By studying machine learning concepts and architectures, I developed a simple project to test and enhance my knowledge in the field. This project involves creating a program that detects faces in real-time using a machine learning algorithm. The algorithm collects images from the user and trains them using a Convolutional Neural Network (CNN), enabling real-time classification through the webcam.
For building this model, I used PyTorch, which allowed me to manually manage the model and to learn in practise how to build from scratch.
Visual representation of the CNN architecture.
- Input: 120x120x3 (RGB Image)
- Conv Layer 1:
- Convolution: 16 filters, 3x3 kernel, stride=1, padding=1
- Batch Normalization + ReLU
- Max Pooling: 2x2, stride=2
- Output: 60x60x16
- Conv Layer 2:
- Convolution: 32 filters, 3x3 kernel, stride=1, padding=1
- Batch Normalization + ReLU
- Max Pooling: 2x2, stride=2
- Output: 30x30x32
- Conv Layer 3:
- Convolution: 64 filters, 3x3 kernel, stride=1, padding=1
- Batch Normalization + ReLU
- Max Pooling: 2x2, stride=2
- Output: 15x15x64
- Conv Layer 4:
- Convolution: 128 filters, 3x3 kernel, stride=1, padding=1
- Batch Normalization + ReLU
- Max Pooling: 2x2, stride=2
- Output: 7x7x128
- Flatten: The 7x7x128 output is flattened into a 1D vector of size 6272.
- Fully Connected Layer 1:
- Input: 6272
- Output: 512 neurons
- Fully Connected Layer 2 (Output Layer):
- Input: 512 neurons
- Output: 5 neurons, 1 channel for the classifier (0, 1... It depends on how many subjects) and 4 channels for the Boundaries Boxes.

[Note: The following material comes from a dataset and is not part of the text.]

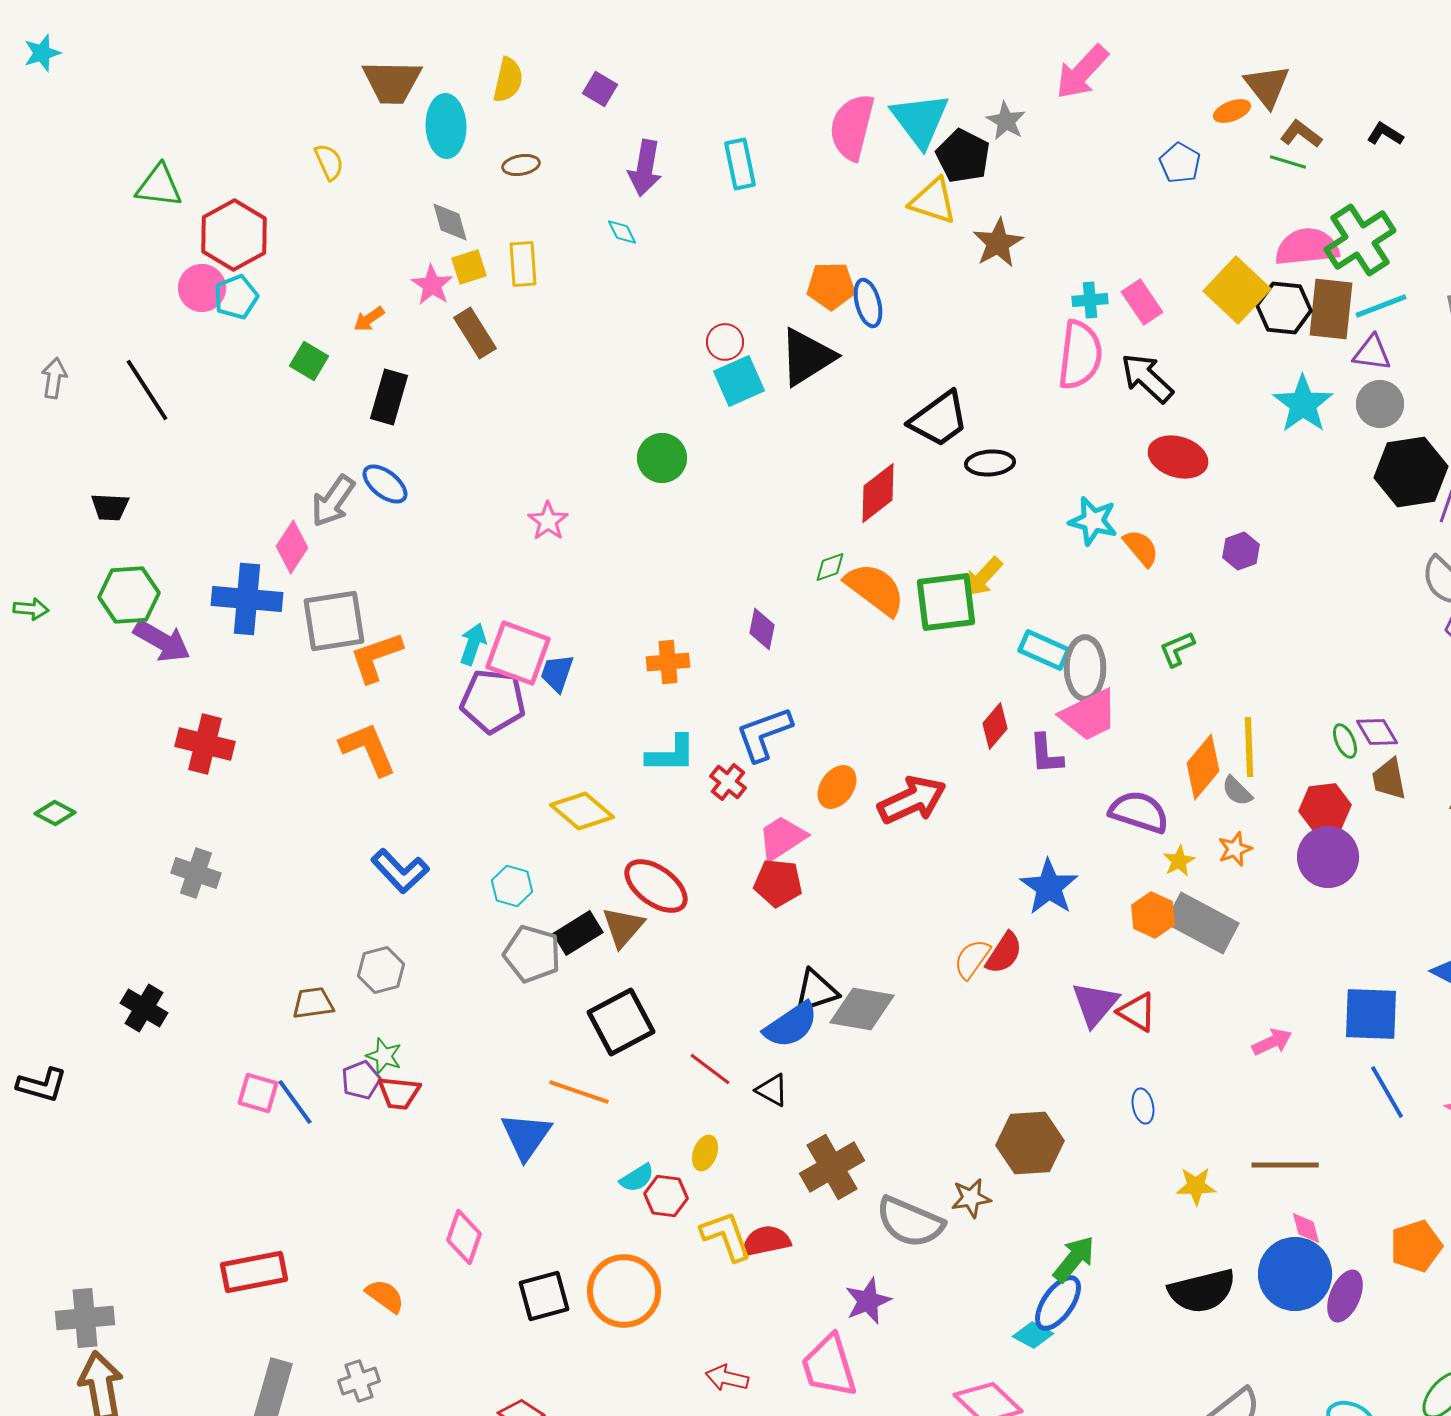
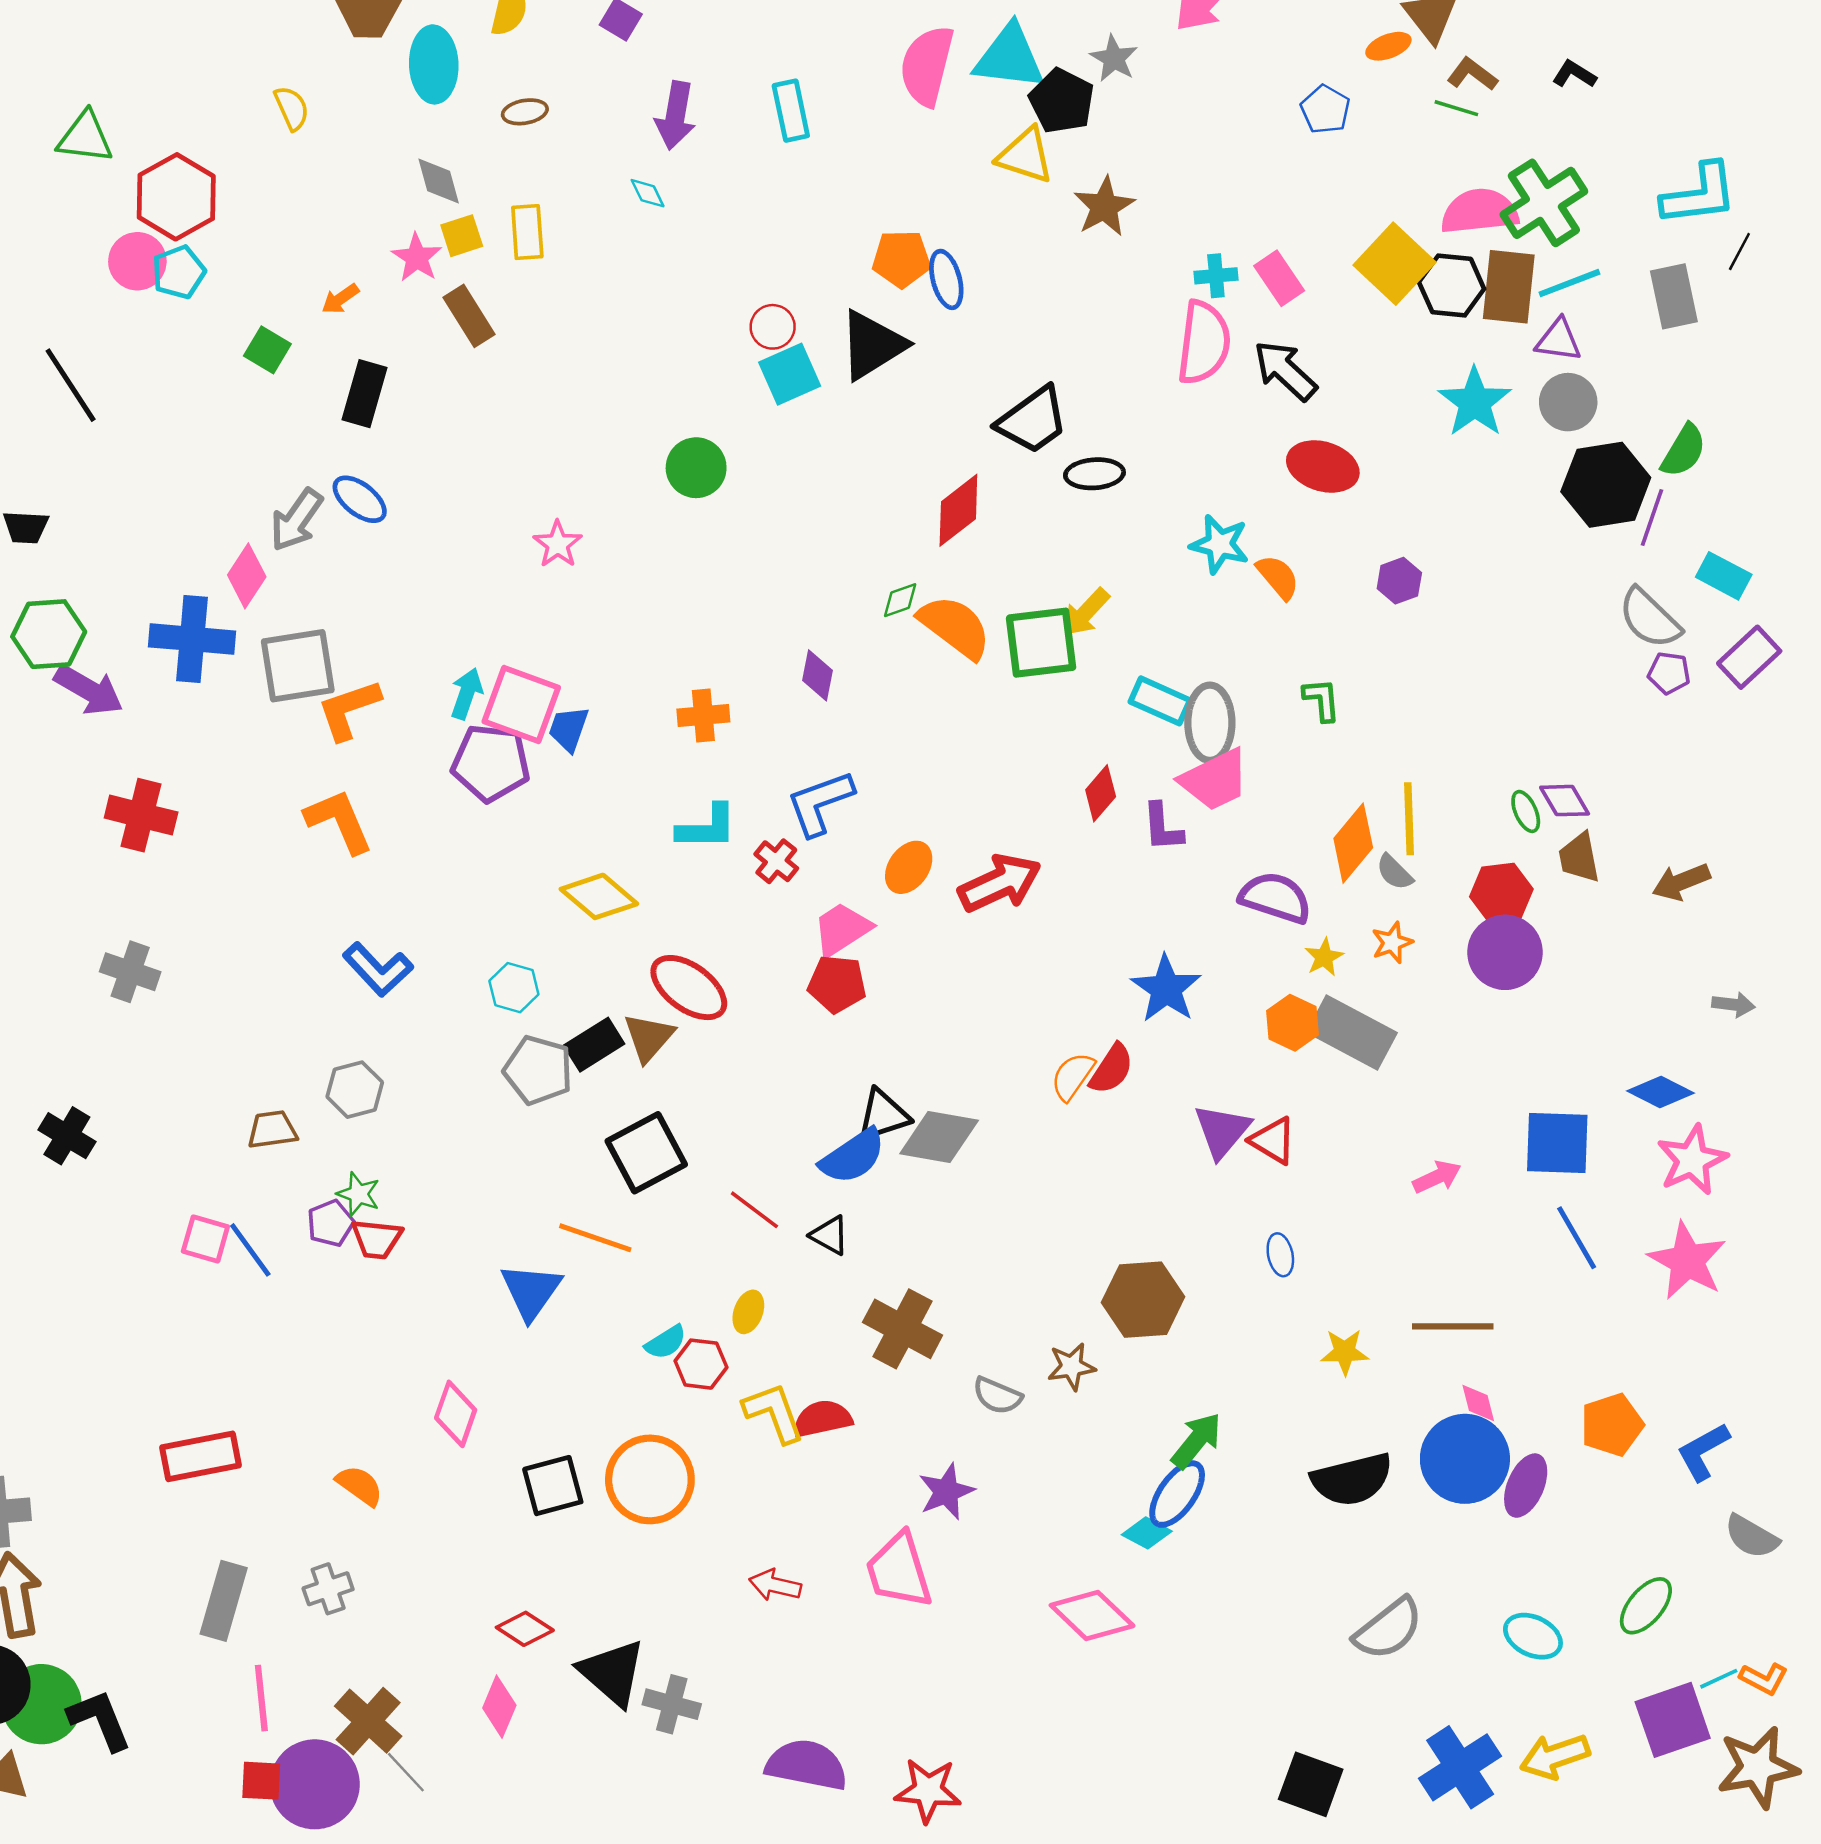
cyan triangle: (920, 120) -> (1009, 57), turned -46
green L-shape: (1177, 649) -> (1322, 700), turned 108
brown cross: (832, 1167) -> (903, 1329), turned -32
gray semicircle: (910, 1222) -> (997, 1396), size x0.6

- The network progressively reduces the spatial size through max pooling while increasing the depth with more filters.
- After the convolutional layers, the features are flattened and passed through fully connected layers for classification.
- Finally, after training, the model is loaded and images taken in real time, by the webcam, are passed through the model resulting into a classifier and a Bbox.
Result of the model working properly identifying me and drawing the Boundary Box.
For running the Notebook correctly you will need to install the following Dependencies:
https://pytorch.org/get-started/locally/
pip install opencv-python
This part will be important because LabelMe does all the process of classifying your images and generating labels for them much more easily:
pip install jupyterlab
Or You can use any IDE of your own choice.
This project is licensed under the Apache License 2.0.